Brief
Could you copy the records below exactly, leaving out any pictures they include?

(Extracted records)
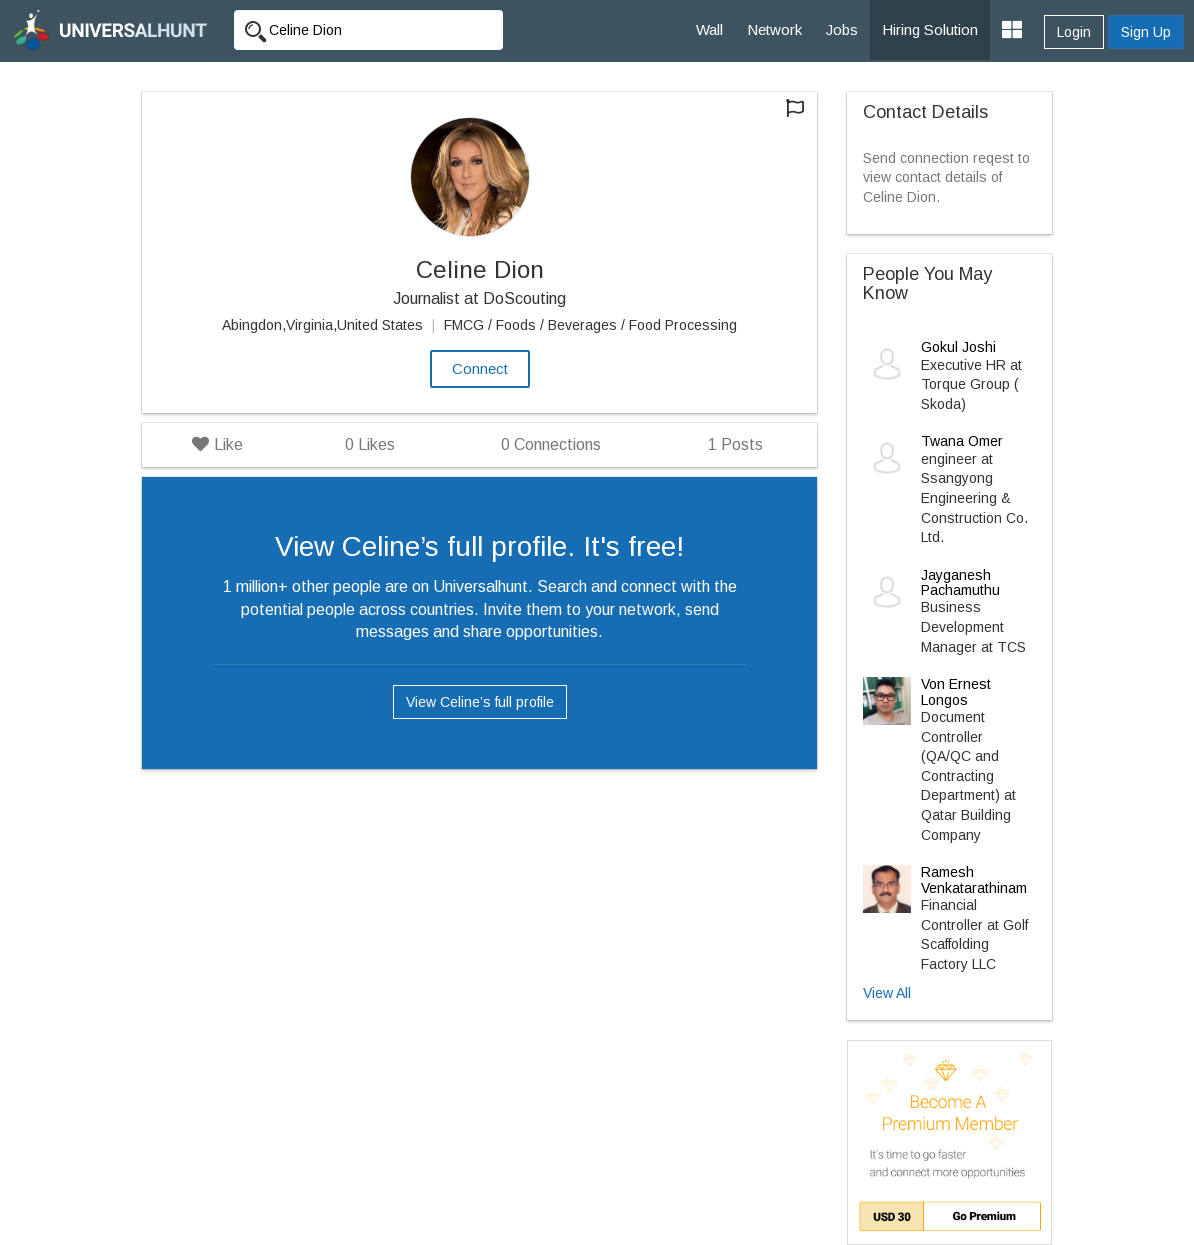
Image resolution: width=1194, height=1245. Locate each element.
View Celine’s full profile (480, 702)
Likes (370, 444)
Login (1074, 32)
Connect (480, 368)
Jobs (842, 29)
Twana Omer (962, 441)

Result for this exercise
Image resolution: width=1194, height=1245. Locate each element.
View Celine’s full profile (480, 702)
Likes (370, 444)
Login (1074, 32)
Connect (480, 368)
Jobs (842, 29)
Twana Omer (962, 441)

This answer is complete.